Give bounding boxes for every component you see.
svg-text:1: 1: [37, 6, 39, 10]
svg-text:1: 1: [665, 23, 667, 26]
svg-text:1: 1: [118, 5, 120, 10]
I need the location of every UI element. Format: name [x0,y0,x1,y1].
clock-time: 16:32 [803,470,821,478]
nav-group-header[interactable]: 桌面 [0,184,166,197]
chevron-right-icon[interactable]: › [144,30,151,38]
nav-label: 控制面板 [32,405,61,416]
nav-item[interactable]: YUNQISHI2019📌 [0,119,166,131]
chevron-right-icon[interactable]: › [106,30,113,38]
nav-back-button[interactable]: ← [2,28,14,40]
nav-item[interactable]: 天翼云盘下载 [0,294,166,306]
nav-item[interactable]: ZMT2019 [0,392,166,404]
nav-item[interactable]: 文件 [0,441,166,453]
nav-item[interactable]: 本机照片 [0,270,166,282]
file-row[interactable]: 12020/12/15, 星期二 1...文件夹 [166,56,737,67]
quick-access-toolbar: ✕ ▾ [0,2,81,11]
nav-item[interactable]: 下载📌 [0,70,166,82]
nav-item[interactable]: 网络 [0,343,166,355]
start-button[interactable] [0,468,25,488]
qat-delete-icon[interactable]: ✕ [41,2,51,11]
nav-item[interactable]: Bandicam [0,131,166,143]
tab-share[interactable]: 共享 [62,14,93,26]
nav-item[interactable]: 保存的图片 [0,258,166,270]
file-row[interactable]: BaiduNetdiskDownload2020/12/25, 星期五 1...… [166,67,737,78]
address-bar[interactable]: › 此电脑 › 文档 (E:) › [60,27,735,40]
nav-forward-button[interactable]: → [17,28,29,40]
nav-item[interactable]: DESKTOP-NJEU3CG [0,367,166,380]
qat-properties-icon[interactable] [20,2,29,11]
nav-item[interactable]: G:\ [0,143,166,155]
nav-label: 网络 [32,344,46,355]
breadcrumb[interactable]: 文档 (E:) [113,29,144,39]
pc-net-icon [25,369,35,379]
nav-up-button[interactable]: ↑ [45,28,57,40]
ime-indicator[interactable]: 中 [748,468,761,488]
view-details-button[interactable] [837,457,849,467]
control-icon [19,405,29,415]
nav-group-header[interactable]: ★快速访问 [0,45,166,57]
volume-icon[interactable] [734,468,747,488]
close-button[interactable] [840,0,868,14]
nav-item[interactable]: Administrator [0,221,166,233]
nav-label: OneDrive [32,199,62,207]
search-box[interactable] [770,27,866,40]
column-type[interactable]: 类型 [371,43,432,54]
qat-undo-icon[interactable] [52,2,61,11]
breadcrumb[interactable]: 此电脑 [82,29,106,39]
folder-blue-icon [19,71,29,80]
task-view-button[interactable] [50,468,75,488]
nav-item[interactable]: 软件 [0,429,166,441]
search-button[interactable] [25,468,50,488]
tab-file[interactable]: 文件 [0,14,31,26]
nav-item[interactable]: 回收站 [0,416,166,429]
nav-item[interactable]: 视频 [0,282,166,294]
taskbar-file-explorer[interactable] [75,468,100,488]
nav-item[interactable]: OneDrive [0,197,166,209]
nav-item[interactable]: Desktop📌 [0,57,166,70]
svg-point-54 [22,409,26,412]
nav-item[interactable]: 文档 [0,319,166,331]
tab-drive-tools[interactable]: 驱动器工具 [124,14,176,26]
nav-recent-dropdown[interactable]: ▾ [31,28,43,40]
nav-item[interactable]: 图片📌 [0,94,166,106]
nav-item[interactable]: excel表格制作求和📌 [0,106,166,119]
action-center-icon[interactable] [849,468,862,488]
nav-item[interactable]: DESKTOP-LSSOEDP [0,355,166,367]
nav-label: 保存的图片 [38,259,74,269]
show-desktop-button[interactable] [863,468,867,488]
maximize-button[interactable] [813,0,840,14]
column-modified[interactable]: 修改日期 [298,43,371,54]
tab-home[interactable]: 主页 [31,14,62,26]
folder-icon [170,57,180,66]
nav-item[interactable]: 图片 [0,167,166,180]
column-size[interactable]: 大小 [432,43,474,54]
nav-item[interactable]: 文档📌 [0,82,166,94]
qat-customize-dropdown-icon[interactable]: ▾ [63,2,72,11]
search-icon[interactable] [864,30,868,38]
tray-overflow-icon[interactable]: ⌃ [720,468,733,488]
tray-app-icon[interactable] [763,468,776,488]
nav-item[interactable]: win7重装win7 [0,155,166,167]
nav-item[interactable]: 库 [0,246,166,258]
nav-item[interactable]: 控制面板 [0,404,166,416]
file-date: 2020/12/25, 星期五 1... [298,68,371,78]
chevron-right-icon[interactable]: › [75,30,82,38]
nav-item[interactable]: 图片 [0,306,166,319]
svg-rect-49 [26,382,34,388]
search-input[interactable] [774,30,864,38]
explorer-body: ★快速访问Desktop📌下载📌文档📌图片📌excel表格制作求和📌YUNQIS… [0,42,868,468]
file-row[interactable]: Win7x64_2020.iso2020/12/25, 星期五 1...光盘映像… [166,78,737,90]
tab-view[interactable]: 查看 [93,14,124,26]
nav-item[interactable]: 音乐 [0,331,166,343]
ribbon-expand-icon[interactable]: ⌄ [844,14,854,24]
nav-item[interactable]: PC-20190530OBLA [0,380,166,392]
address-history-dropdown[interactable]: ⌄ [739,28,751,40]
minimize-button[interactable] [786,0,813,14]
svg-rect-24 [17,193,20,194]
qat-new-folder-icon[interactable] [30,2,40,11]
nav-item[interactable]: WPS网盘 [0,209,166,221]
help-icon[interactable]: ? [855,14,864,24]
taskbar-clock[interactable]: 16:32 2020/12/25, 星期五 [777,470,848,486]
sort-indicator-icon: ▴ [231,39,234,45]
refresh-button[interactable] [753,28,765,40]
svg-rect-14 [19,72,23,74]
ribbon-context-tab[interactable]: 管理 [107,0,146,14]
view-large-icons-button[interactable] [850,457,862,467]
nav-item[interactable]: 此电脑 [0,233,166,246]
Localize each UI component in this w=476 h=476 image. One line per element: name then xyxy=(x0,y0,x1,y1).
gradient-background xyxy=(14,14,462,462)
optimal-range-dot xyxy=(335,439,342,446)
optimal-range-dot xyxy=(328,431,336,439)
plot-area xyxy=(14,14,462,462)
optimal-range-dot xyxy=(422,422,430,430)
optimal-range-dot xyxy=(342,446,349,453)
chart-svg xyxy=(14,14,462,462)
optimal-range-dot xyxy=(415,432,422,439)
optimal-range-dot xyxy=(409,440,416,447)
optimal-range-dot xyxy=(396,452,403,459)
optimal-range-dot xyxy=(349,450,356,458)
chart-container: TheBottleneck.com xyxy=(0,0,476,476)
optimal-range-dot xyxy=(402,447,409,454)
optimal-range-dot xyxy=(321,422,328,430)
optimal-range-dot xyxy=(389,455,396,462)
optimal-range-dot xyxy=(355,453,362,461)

________

> **Task brief**:
Copy exactly. Include the line containing "Localize each UI" and every later line through the end of the listing, and nothing else.

> **Finished task**:
Localize each UI component in this w=476 h=476 image. One line per element: name then xyxy=(x0,y0,x1,y1).
gradient-background xyxy=(14,14,462,462)
optimal-range-dot xyxy=(335,439,342,446)
optimal-range-dot xyxy=(328,431,336,439)
plot-area xyxy=(14,14,462,462)
optimal-range-dot xyxy=(422,422,430,430)
optimal-range-dot xyxy=(342,446,349,453)
chart-svg xyxy=(14,14,462,462)
optimal-range-dot xyxy=(415,432,422,439)
optimal-range-dot xyxy=(409,440,416,447)
optimal-range-dot xyxy=(396,452,403,459)
optimal-range-dot xyxy=(349,450,356,458)
chart-container: TheBottleneck.com xyxy=(0,0,476,476)
optimal-range-dot xyxy=(402,447,409,454)
optimal-range-dot xyxy=(321,422,328,430)
optimal-range-dot xyxy=(389,455,396,462)
optimal-range-dot xyxy=(355,453,362,461)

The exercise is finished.